A. Blat, J. Dybas, M. Kaczmarska, K. Chrabaszcz, K. Bulat, R. B. Kostogrys, A. Cernescu, K. Malek and K. M. Marzec
Anal. Chem. 91, 9867 (2019)
This work presents the potential of vibrational spectroscopy, Vis and NIR Raman Spectroscopy, Fourier–Transform Infrared spectroscopy (FTIR) in reflection and transmission modes and nano–FTIR microscopy, to study the biochemical alterations in membranes of isolated and intact red blood cells (RBCs). The main goal was to propose the best spectroscopic method which enabled following biochemical alterations in the RBC membranes and then to translate this spectroscopic signature of degradation to in situ analysis of RBCs.
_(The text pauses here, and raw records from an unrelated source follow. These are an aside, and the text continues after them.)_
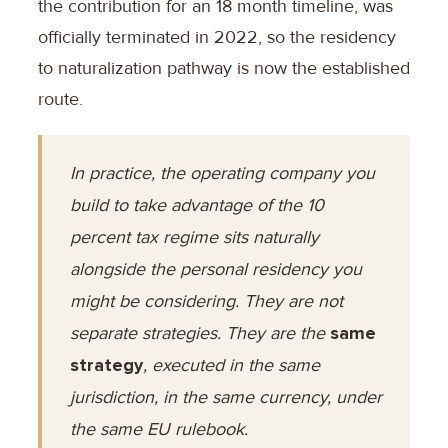
the contribution for an 18 month timeline, was
officially terminated in 2022, so the residency
to naturalization pathway is now the established
route.
In practice, the operating company you
build to take advantage of the 10
percent tax regime sits naturally
alongside the personal residency you
might be considering. They are not
separate strategies. They are the
same
strategy
, executed in the same
jurisdiction, in the same currency, under
the same EU rulebook.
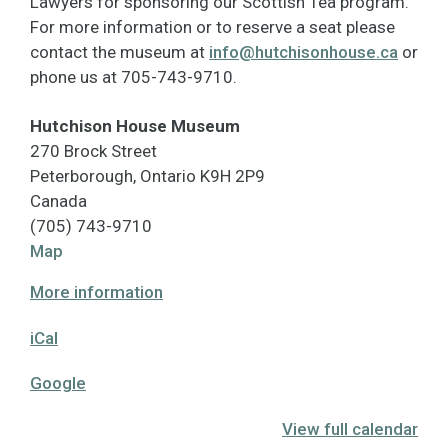
Lawyers for sponsoring our Scottish Tea program.
For more information or to reserve a seat please
contact the museum at
info@hutchisonhouse.ca
or
phone us at 705-743-9710.
Hutchison House Museum
270 Brock Street
Peterborough
,
Ontario
K9H 2P9
Canada
(705) 743-9710
Hutchison
Map
House
More information
Museum
iCal
Google
View full calendar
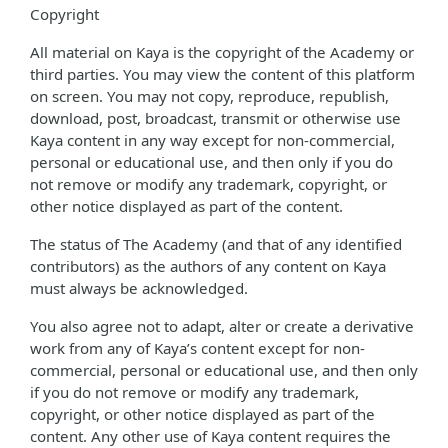
Copyright
All material on Kaya is the copyright of the Academy or
third parties. You may view the content of this platform
on screen. You may not copy, reproduce, republish,
download, post, broadcast, transmit or otherwise use
Kaya content in any way except for non-commercial,
personal or educational use, and then only if you do
not remove or modify any trademark, copyright, or
other notice displayed as part of the content.
The status of The Academy (and that of any identified
contributors) as the authors of any content on Kaya
must always be acknowledged.
You also agree not to adapt, alter or create a derivative
work from any of Kaya’s content except for non-
commercial, personal or educational use, and then only
if you do not remove or modify any trademark,
copyright, or other notice displayed as part of the
content. Any other use of Kaya content requires the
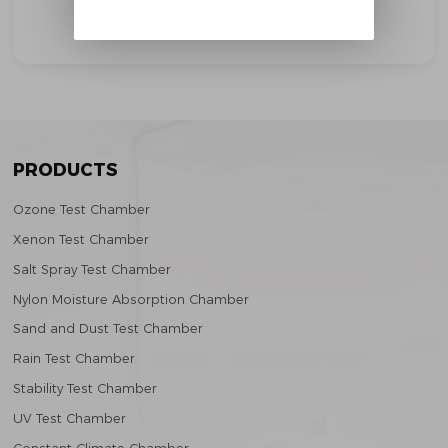
Solar Radiation Test
PRODUCTS
Ozone Test Chamber
Xenon Test Chamber
Salt Spray Test Chamber
Nylon Moisture Absorption Chamber
Sand and Dust Test Chamber
Rain Test Chamber
Stability Test Chamber
UV Test Chamber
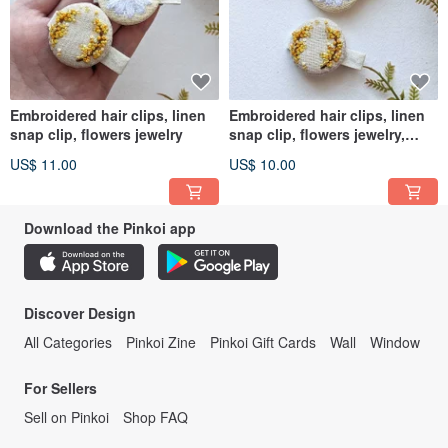
Embroidered hair clips, linen
Embroidered hair clips, linen
snap clip, flowers jewelry
snap clip, flowers jewelry,
chamomile barrette
US$ 11.00
US$ 10.00
Download the Pinkoi app
Discover Design
All Categories
Pinkoi Zine
Pinkoi Gift Cards
Wall
Window
For Sellers
Sell on Pinkoi
Shop FAQ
Two models corresponding to two distinct cases of RBC membrane conditions were employed and they were derived from healthy and young mice (H&Y) and mature mice with advanced atherosclerosis (A&M). It was shown that each technique provided essential information about biochemical alterations of the isolated membranes as well as membranes in the intact RBCs, which can be used in the development of a rapid and in situ analytical technology. Finally, we proposed that the combination of macro– and nanoprobing implemented in IR spectroscopy provided a wide chemical characterization of the RBC membranes, including alterations in lipid and protein fractions. This study also examined the effect of the sample preparation to determine destructive factors influencing a spectroscopic analysis of isolated membranes and intact RBCs derived from healthy and disease–affected mice.